Records drawn from a dataset
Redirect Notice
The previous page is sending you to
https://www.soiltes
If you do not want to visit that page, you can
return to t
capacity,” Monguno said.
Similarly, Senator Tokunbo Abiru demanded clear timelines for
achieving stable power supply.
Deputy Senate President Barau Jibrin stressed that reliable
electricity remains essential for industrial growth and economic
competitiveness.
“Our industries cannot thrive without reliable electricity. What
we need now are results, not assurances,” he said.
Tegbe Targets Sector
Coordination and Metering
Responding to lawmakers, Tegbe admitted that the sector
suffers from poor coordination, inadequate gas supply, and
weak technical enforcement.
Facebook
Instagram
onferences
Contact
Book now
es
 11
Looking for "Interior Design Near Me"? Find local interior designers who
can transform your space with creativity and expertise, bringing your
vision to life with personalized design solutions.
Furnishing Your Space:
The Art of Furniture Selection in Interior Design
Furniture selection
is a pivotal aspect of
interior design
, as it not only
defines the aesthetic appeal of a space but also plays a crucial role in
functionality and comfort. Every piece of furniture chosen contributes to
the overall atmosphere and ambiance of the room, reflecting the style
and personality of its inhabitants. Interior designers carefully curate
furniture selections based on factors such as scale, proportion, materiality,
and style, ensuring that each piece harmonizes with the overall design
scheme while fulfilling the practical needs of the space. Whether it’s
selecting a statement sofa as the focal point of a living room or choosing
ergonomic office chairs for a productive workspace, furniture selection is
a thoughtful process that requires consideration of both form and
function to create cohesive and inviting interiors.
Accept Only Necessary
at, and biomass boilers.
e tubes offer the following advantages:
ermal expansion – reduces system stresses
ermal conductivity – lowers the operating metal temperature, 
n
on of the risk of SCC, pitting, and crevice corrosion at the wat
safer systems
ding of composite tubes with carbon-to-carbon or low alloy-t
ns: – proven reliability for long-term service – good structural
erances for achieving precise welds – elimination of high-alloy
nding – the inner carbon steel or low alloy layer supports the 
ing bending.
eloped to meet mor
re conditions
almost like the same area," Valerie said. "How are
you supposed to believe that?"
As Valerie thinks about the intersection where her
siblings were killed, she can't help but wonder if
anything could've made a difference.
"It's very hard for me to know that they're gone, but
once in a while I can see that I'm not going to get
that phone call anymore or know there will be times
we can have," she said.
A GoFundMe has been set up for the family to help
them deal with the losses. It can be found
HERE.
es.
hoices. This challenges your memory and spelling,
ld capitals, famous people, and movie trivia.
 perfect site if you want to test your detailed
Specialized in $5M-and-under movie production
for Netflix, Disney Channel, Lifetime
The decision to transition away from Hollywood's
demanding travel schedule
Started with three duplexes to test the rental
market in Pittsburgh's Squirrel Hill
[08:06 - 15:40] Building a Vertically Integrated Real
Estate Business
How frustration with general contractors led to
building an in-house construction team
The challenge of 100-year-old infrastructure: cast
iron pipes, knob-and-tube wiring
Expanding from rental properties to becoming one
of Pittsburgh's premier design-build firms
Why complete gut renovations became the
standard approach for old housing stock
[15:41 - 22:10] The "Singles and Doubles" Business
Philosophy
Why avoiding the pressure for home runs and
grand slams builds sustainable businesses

:: What is being asked ::
Please, from the entries above, set down exactly the lines from the one containing "Deputy Senate President" through the one containing "Responding to lawmakers, Tegbe", and only those.

:: Task answer ::
Deputy Senate President Barau Jibrin stressed that reliable
electricity remains essential for industrial growth and economic
competitiveness.
“Our industries cannot thrive without reliable electricity. What
we need now are results, not assurances,” he said.
Tegbe Targets Sector
Coordination and Metering
Responding to lawmakers, Tegbe admitted that the sector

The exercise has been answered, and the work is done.